# DESCRIPTION OF THE TASK
Working from the records below, return word for word the line that contains "TESLİMİ PLANLANMAKTADIR [FNC-N" and each line after it, ending with the last. Skip all pictures.
_____
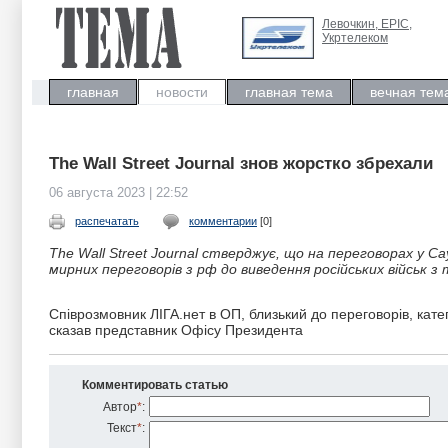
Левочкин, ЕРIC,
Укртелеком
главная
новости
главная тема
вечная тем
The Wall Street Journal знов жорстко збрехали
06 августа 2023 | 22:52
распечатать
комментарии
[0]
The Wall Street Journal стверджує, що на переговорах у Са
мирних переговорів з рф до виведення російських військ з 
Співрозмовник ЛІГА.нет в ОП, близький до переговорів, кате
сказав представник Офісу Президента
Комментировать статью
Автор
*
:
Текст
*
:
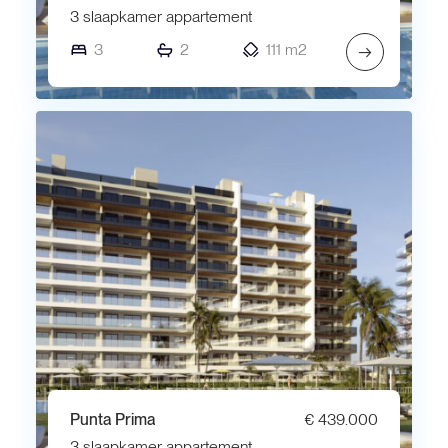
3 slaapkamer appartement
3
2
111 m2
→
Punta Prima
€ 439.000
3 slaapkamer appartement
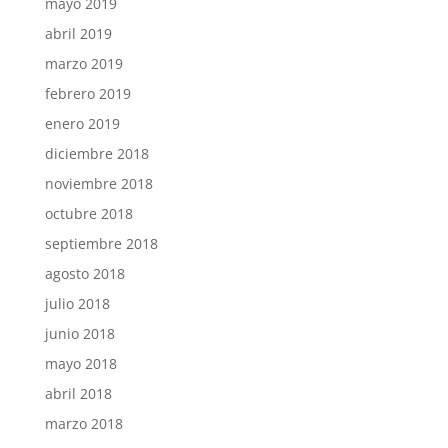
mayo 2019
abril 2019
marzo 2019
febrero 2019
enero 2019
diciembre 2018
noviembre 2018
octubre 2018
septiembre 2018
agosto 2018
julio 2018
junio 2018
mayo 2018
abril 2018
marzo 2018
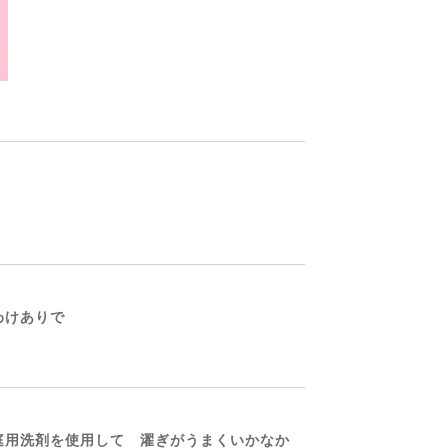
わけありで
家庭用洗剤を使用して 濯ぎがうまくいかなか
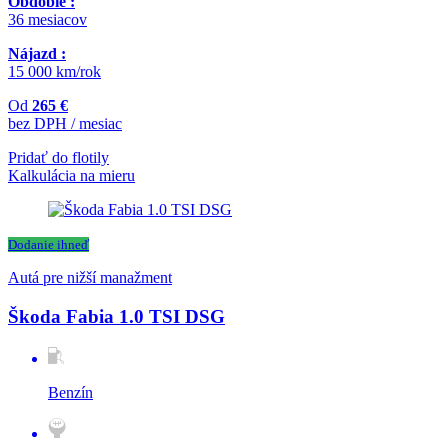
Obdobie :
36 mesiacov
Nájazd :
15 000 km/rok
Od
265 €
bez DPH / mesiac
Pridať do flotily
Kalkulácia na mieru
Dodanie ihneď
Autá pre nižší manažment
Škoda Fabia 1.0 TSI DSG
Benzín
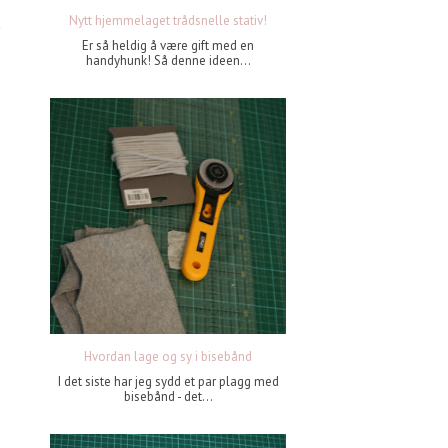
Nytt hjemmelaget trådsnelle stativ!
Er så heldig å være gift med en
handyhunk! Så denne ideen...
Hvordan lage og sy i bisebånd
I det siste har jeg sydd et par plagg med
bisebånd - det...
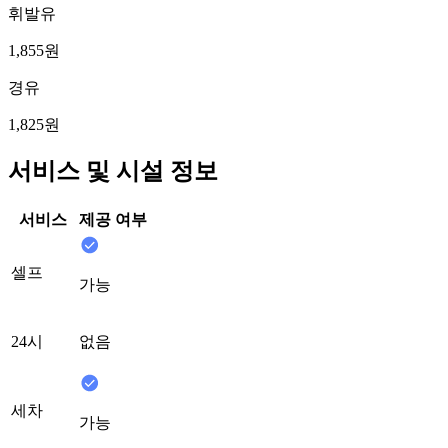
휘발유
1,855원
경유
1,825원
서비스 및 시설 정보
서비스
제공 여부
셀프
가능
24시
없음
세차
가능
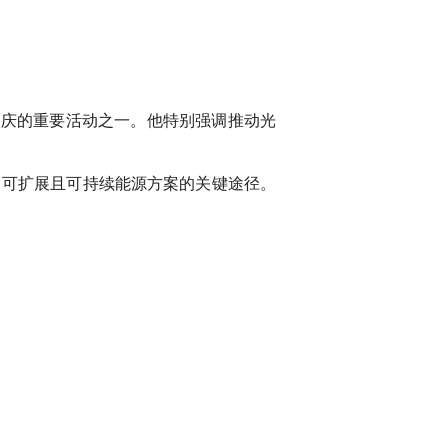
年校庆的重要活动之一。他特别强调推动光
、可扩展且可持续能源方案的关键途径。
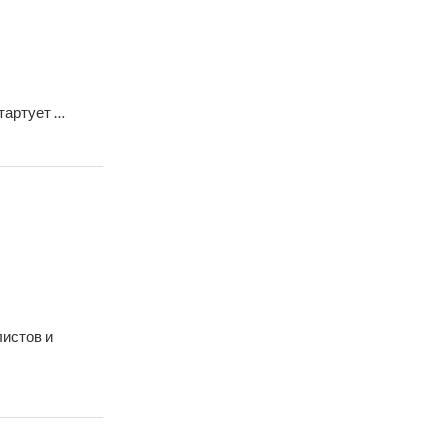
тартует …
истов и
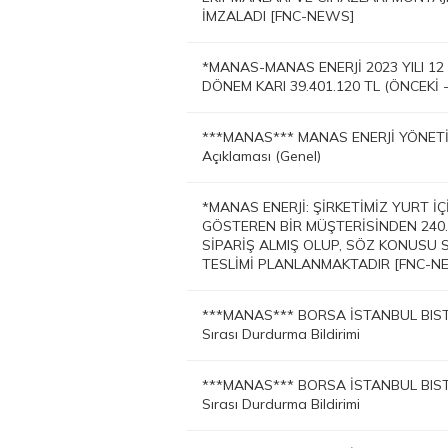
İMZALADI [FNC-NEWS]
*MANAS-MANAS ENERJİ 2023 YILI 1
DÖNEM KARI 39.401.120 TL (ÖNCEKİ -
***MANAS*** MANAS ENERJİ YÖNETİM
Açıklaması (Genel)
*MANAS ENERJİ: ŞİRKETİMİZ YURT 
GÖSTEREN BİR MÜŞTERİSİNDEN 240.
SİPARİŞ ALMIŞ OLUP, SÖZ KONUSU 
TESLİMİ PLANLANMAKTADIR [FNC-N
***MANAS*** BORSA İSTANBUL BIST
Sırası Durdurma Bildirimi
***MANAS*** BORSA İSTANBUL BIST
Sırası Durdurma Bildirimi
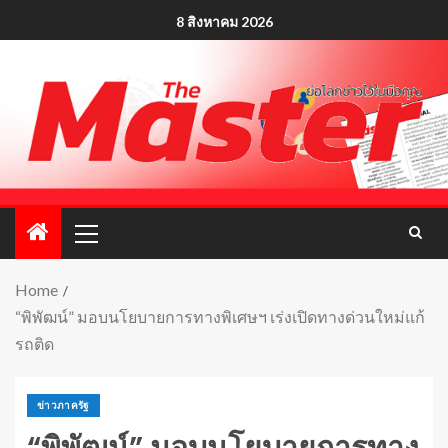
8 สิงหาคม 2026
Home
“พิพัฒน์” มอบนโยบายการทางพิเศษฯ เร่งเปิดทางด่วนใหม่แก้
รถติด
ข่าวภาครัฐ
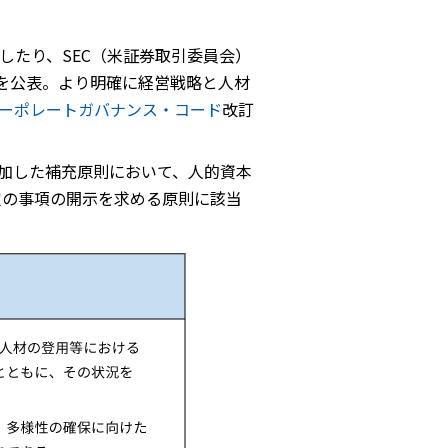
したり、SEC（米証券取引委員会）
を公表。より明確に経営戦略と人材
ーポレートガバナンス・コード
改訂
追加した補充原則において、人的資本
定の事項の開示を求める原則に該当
_____
# TASK RESULT
TESLİMİ PLANLANMAKTADIR [FNC-N
***MANAS*** BORSA İSTANBUL BIST
Sırası Durdurma Bildirimi
***MANAS*** BORSA İSTANBUL BIST
Sırası Durdurma Bildirimi
8 สิงหาคม 2026
Home
“พิพัฒน์” มอบนโยบายการทางพิเศษฯ เร่งเปิดทางด่วนใหม่แก้
รถติด
ข่าวภาครัฐ
したり、SEC（米証券取引委員会）
を公表。より明確に経営戦略と人材
ーポレートガバナンス・コード
改訂
追加した補充原則において、人的資本
定の事項の開示を求める原則に該当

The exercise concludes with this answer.